3 Discussions and Conclusion

This work aims to bring together two recent lines of research: Science of Science [Waltman2016, Zeng2017, Fortunato2018], which develops quantitative methods and assessment tools to study the evolution of science itself, and Economic Fitness and Complexity [Hidalgo2009, Tacchella2012, Hidalgo2021], which aims at measuring the productive capabilities of economic systems. Indeed, our framework to assess competitiveness in scientific research builds on the theory of hidden capabilities and employs properly calibrated bibliometric indicators. The proposed methods allow for a consistent comparison between different geographical areas and research sectors at varying level of resolution. In this work we presented only a handful of applications, highlighting the heterogeneity of scientific competitiveness among nations as well as the inequalities within national research systems. We further characterized the performance of scientific actors across the various research sectors, and showed that the evolution of research systems can be properly described using two dimensions, Scientific Fitness and R&D expenditure. In the plane defined by these variables, nations form clusters of similar research systems operating within countries that have reached comparable stages of development.

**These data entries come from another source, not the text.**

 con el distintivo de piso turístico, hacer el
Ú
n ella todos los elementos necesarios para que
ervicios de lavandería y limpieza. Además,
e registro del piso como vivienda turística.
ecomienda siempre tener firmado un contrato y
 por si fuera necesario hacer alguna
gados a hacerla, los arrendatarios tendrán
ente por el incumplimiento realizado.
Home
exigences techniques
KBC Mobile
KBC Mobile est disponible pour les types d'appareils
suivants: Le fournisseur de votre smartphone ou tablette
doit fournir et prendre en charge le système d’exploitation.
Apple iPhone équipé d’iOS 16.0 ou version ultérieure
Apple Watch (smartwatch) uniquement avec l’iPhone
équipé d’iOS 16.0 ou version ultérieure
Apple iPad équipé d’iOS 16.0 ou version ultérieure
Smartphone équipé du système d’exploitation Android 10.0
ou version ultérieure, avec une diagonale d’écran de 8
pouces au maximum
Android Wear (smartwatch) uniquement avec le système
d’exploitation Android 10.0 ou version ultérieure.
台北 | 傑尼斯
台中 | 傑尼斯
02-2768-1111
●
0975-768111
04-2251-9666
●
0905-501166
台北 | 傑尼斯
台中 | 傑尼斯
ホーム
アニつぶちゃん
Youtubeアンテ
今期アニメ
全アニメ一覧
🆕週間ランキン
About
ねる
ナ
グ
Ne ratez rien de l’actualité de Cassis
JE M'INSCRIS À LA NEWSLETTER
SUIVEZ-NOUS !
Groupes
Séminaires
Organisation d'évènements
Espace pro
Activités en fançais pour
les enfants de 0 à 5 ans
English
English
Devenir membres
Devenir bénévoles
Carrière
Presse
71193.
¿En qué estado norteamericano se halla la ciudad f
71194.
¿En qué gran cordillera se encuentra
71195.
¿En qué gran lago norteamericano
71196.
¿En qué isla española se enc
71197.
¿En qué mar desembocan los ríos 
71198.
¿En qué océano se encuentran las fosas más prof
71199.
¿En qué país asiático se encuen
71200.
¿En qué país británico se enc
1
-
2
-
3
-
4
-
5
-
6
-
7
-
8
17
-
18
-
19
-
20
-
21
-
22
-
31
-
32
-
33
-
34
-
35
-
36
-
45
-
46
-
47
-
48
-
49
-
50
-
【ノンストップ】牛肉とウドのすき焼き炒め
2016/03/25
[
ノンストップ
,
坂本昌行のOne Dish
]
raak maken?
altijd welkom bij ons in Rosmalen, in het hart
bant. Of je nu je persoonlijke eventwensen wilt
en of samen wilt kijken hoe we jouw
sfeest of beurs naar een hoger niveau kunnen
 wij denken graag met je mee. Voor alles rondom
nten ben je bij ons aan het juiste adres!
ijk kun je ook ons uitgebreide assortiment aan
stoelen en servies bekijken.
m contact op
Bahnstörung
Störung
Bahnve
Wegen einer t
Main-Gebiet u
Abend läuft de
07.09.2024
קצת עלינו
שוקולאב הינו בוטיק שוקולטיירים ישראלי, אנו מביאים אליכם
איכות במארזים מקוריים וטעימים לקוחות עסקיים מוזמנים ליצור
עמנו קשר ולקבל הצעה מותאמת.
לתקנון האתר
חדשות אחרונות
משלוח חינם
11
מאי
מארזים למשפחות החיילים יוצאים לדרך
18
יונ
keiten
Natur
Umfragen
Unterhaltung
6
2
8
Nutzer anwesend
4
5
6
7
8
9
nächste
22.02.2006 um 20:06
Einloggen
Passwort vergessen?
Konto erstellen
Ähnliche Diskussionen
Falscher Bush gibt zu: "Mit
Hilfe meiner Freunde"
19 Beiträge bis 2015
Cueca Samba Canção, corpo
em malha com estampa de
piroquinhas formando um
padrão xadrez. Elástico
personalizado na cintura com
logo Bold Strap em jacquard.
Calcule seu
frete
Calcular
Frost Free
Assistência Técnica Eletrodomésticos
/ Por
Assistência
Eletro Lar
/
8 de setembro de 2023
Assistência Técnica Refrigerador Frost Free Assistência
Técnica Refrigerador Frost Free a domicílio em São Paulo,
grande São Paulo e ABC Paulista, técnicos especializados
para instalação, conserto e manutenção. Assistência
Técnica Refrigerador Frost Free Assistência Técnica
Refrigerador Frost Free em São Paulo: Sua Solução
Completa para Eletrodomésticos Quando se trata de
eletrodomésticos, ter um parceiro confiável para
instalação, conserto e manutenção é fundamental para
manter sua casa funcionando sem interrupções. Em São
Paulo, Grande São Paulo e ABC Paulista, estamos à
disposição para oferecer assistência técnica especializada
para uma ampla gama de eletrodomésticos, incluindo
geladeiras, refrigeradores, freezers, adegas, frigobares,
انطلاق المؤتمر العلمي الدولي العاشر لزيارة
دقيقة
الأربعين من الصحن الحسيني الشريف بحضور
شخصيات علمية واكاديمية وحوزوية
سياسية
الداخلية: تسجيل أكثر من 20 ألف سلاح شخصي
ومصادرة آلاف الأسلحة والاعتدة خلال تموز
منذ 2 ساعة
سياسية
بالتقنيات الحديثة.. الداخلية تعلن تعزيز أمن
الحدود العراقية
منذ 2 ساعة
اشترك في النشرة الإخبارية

Similarly to other the classic applications in the EFC literature, this study shows that a high explanatory and forecasting power is achieved when Economic Fitness is coupled with a variable related to the amount of resources available in the system under enquiry. Typically, the EFC literature proxies resource endowments with Gross Domestic Product (GDP) [Tacchella2018]; for our purposes, HERD is is the more appropriate measure. However there is a fundamental difference between the use of GDP and HERD. GDP is a measure of generated capital and wealth, hence it reflects the outcome of the production process; for this reason GDP can be interpreted as a a consequence of Economic Fitness. Instead, HERD measures the amount of public resources that are fed into the scientific system and thus is an input requisite for Scientific Fitness. Consequently, while both the trajectories of countries in the GDP-Fitness plane and the trajectories in the Scientific Fitness-HERD allow to extract interesting patterns concerning the way in which nations cluster in the plane, there are also remarkable differences in their interpretation. For instance, there is evidence suggesting that one can qualitatively predict 5-years trends in GDP in the light of the historical evolution of economic fitness [Tacchella2018]. However, it would be overconfident to push the analogy between Economic Fitness and Scientific Fitness to the point of trying to infer future Scientific Fitness from historical HERD data. A comprehensive analysis of the relation between Scientific Fitness and different measures of input and output of research systems represents a promising avenue for future research.

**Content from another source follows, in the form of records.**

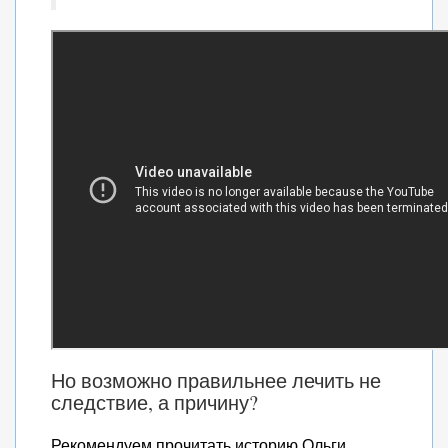
Но возможно правильнее лечить не
следствие, а причину?
Рекомендуем прочитать историю Ольги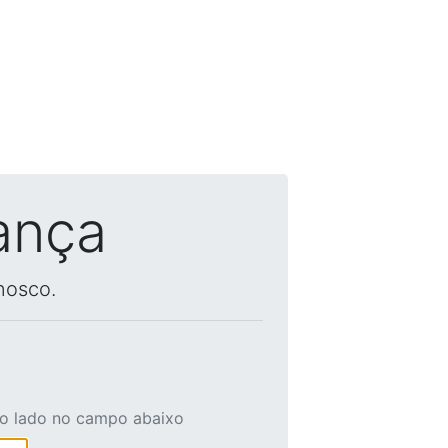
ança
nosco.
ao lado no campo abaixo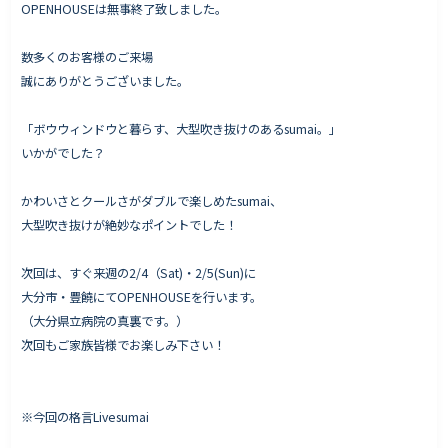
OPENHOUSEは無事終了致しました。
数多くのお客様のご来場
誠にありがとうございました。
Works - 施工実績
オーナー様の声
「ボウウィンドウと暮らす、大型吹き抜けのあるsumai。」
完成案内
いかがでした？
よくいただくご質問
かわいさとクールさがダブルで楽しめたsumai、
お役立ちコラム
大型吹き抜けが絶妙なポイントでした！
次回は、すぐ来週の2/4（Sat)・2/5(Sun)に
大分市・豊饒にてOPENHOUSEを行います。
会社情報
（大分県立病院の真裏です。）
代表挨拶
次回もご家族皆様でお楽しみ下さい！
スタッフ紹介
会社概要
※今回の格言Livesumai
Staff ブログ&News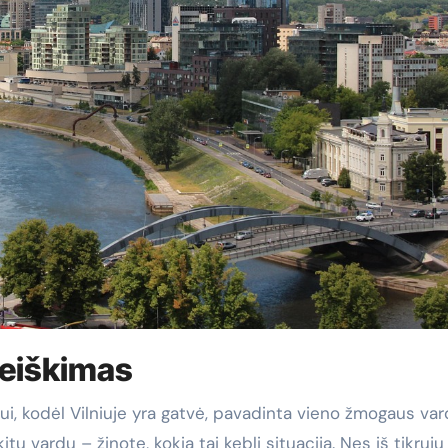
reiškimas
tu vardu – žinote, kokia tai kebli situacija. Nes iš tikrųjų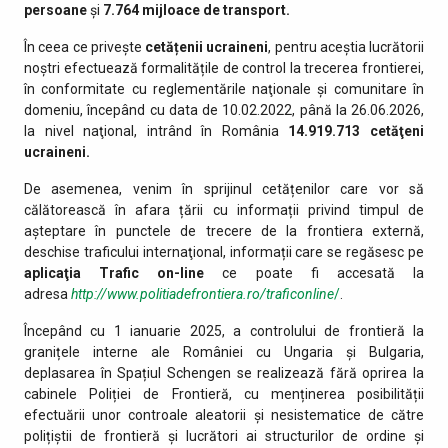
persoane
și
7.764
mijloace de transport.
În ceea ce privește
cetățenii ucraineni
, pentru aceștia lucrătorii
noștri efectuează formalitățile de control la trecerea frontierei,
în conformitate cu reglementările naţionale şi comunitare în
domeniu, începând cu data de 10.02.2022, până la 26.06.2026,
la nivel naţional, intrând în România
14.919.713
cetăţeni
ucraineni.
De asemenea, venim în sprijinul cetățenilor care vor să
călătorească în afara țării cu informații privind timpul de
așteptare în punctele de trecere de la frontiera externă,
deschise traficului internaţional, informații care se regăsesc pe
aplicaţia Trafic on-line
ce poate fi accesată la
adresa
http://www.politiadefrontiera.ro/traficonline
/
.
Începând cu 1 ianuarie 2025, a controlului de frontieră la
granițele interne ale României cu Ungaria și Bulgaria,
deplasarea în Spațiul Schengen se realizează fără oprirea la
cabinele Poliției de Frontieră, cu menținerea posibilității
efectuării unor controale aleatorii și nesistematice de către
polițiștii de frontieră și lucrători ai structurilor de ordine și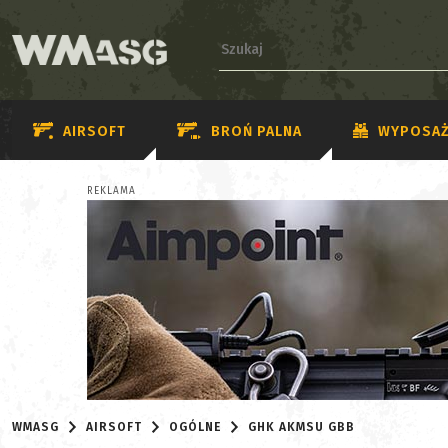
AIRSOFT
BROŃ PALNA
WYPOSAŻ
REKLAMA
WMASG
AIRSOFT
OGÓLNE
GHK AKMSU GBB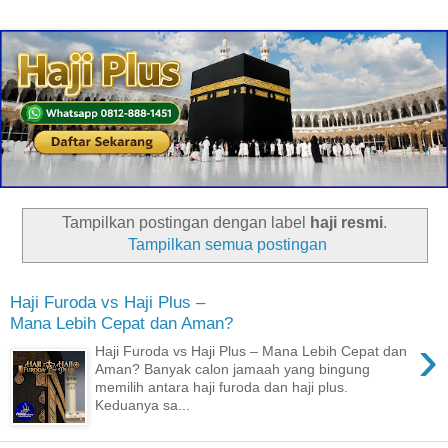
Tampilkan postingan dengan label
haji resmi
.
Tampilkan semua postingan
Haji Furoda vs Haji Plus –
Mana Lebih Cepat dan Aman?
›
Haji Furoda vs Haji Plus – Mana Lebih Cepat dan
Aman? Banyak calon jamaah yang bingung
memilih antara haji furoda dan haji plus.
Keduanya sa...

In addition to uncovering non-trivial patterns in the evolution of national and regional knowledge production systems, the application of the EFC methodology to the realm of scientific production data also has the potential relevance for policy making. Even though the direct concern of Economic policy is not so much knowledge creation, but rather Economic output or innovation, it is known that competitiveness in scientific fields is robustly linked to the development of competitive advantages in patenting as well as export [Pugliese2017]. Since success in one of the above three layers – knowledge, innovation, trade – tends to be a precursor of success in the others, it is reasonable to argue that a long-sighted approach to growth and development policies can only benefit from factoring knowledge production capabilities into the equation. Finally, the analysis of the scientific competitiveness of regional areas add a tool in the analysis of local capabilities, necessary in the developments of less wealthy regions.

4 Material and Methods

We extract the scientific database from the Open Academic Graph (OAG) (, a freely available snapshot of a two billion-scale academic graph resulting from the unification of Microsoft Academic Graph and AMiner [MAG1, MAG2, MAKG]. We use OAG v2, created at the end of November 2018. The database is composed by a list of entries related to various scientific literature: journal articles, books, conference proceedings, reviews, and others. The OAG coverage is estimated to be comparable to that of Scopus or Wos [hug2017coverage], thus likely presenting similar geographical and phonetic biases – in particular the partial coverage of non-English written literature, especially in the Social Sciences and Humanities where research output is often published in the native language [Sivertsen2012]. The OAG data spans more than a century, starting in principle at the beginning of 1800. In practice, data before the Second World War presents large fluctuations mainly due to the scarce amount of scientific production for most of the regions. Hence, we start the analysis in 1960, although the core results are presented only for the recent decades where also expenditure data is available (see below).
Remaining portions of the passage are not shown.